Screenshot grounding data
================================
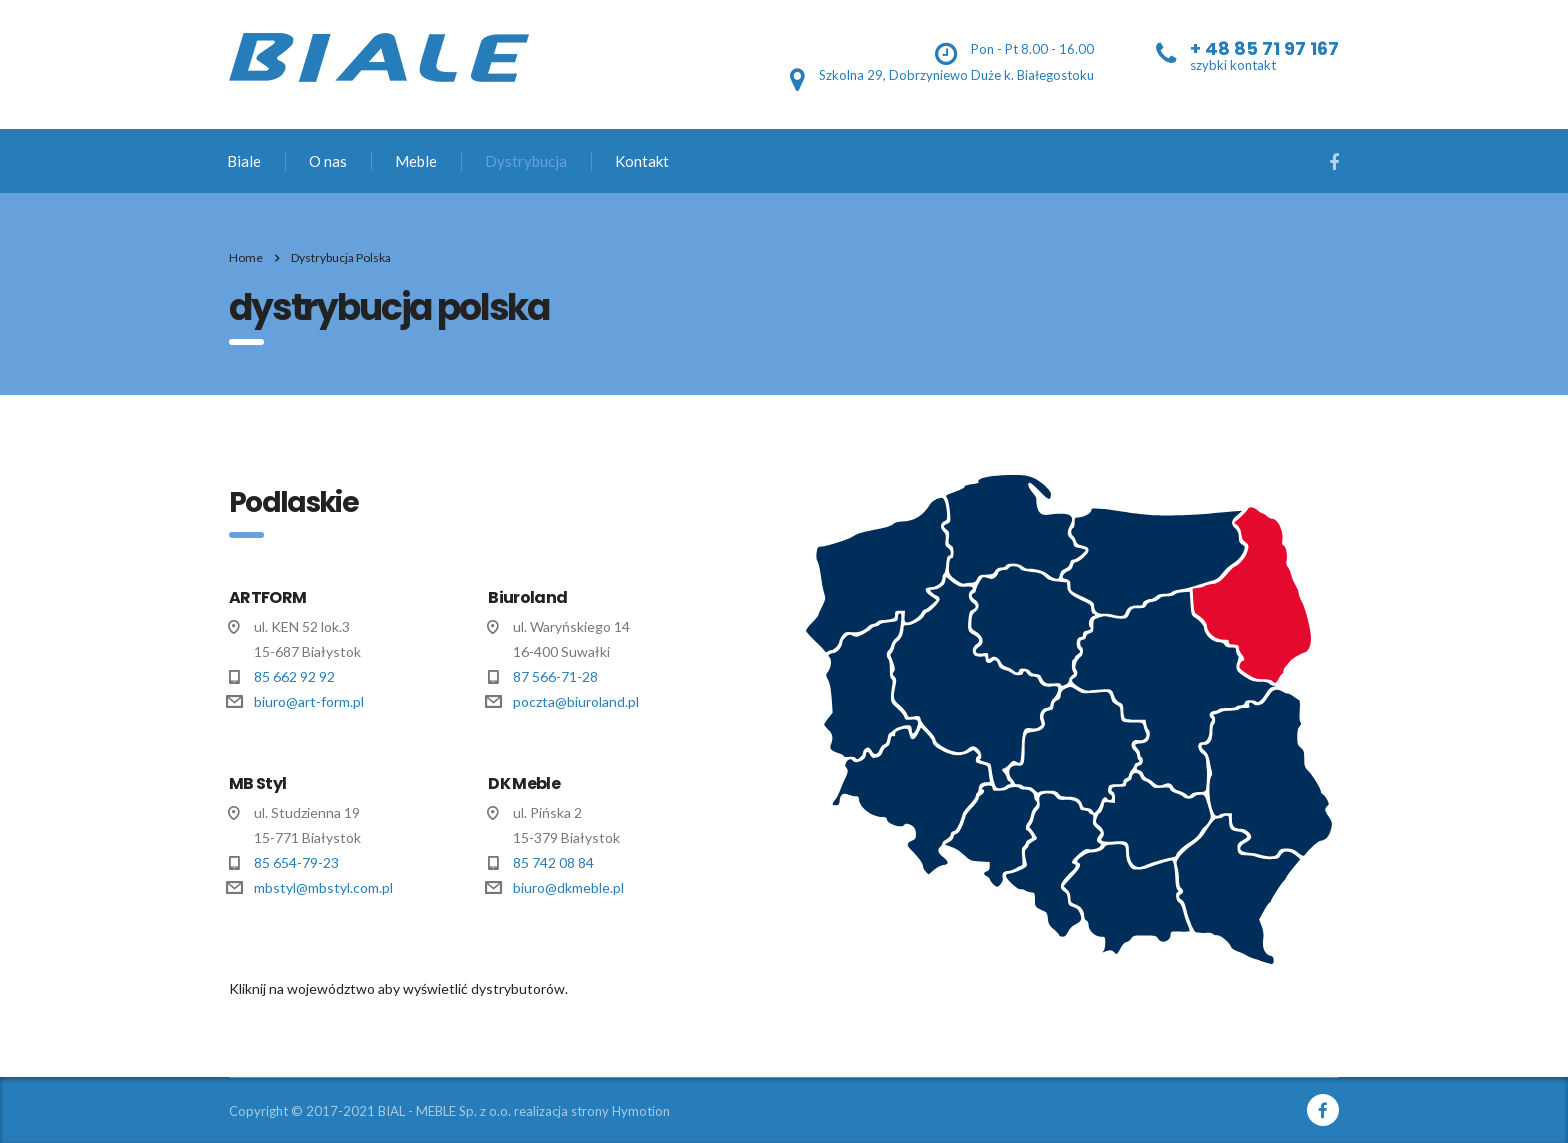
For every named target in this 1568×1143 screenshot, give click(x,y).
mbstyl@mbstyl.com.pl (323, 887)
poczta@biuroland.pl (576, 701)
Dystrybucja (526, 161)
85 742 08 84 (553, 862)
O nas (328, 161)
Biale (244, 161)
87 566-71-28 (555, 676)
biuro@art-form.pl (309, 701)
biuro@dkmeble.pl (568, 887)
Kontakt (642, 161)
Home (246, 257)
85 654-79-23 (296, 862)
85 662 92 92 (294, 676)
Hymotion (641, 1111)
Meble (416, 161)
================================
- **What you are asked to do**: Nothing outside the span should appear: transcribe the lines from the one containing "Dystrybucja (526, 161)" through the last line of the records.

- **Task answer**:
Dystrybucja (526, 161)
85 742 08 84 (553, 862)
O nas (328, 161)
Biale (244, 161)
87 566-71-28 (555, 676)
biuro@art-form.pl (309, 701)
biuro@dkmeble.pl (568, 887)
Kontakt (642, 161)
Home (246, 257)
85 654-79-23 (296, 862)
85 662 92 92 (294, 676)
Hymotion (641, 1111)
Meble (416, 161)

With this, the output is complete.